The city has been holding outreach events and discussions for months to get input from residents on plans for the 111-acre site that stretches from McBean and Magic Mountain parkways to the west and to Valencia Boulevard and Magic Mountain Parkway to the east. 

Centennial, a Dallas-based developer, purchased the property for nearly $200 million after Unibail-Rodamco-Westfield defaulted on its loan and announced plans to shed most of its U.S. properties in 2022. 

Centennial has “said all the right things,” according to Jason Crawford, the city’s director of community development, in terms of “being on the same page with the city” about the future of the property, in a previous interview.  

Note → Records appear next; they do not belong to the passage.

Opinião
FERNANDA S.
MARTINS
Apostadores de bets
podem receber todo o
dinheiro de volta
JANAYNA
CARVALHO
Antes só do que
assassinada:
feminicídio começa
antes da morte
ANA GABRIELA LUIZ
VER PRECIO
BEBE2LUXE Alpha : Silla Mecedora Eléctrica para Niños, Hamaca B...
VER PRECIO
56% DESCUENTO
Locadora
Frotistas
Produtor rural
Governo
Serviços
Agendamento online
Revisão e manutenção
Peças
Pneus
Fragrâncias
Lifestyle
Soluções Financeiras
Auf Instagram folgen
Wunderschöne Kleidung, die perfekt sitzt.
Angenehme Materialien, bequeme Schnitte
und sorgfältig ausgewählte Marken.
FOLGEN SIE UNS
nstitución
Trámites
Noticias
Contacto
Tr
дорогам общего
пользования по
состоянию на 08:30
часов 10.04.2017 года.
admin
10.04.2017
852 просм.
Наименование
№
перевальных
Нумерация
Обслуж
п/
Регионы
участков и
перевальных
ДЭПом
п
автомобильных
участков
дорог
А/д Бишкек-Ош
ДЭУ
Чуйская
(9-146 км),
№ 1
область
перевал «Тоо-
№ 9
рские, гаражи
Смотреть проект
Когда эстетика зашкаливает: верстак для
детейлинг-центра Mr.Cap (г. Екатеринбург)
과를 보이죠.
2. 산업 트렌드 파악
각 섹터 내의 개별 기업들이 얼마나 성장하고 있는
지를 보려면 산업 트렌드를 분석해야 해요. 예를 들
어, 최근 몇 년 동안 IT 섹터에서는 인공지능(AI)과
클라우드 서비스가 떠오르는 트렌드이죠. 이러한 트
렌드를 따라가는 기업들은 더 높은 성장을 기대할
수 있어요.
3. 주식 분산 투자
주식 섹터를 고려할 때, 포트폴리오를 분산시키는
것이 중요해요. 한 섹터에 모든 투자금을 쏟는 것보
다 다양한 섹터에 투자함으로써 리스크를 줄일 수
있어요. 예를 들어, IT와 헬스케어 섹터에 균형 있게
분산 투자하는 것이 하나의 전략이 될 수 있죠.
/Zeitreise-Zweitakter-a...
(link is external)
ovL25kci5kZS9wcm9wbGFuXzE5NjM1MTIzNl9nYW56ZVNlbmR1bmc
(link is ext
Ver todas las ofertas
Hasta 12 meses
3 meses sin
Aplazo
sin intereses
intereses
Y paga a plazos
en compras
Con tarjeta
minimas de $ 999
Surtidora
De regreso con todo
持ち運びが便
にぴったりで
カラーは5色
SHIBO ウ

“The proposed TCSP is a long-range land-use plan that establishes the city’s vision for the TCSP area as a regional destination incorporating a balanced mix of uses,” according to the document prepared by planner Dave Peterson. “The city’s goals for the TCSP are to create a balance of residential, commercial, dining and entertainment uses; facilitate the creation of great placemaking; create a flexible framework for future development; and create a practical and buildable plan.”   

To that end, Centennial has expressed a similar goal in statements to The Signal earlier this month.  

“We do feel confident in saying that Valencia Town Center has the potential to become a multi-use, live-work-play destination similar to Hawthorn, Fox Valley and MainPlace that seamlessly and aesthetically combines retail, restaurants, entertainment, luxury living and office space in a single master-planned campus,” according to an email from Michael Platt, Centennial’s executive vice president for mixed-use development.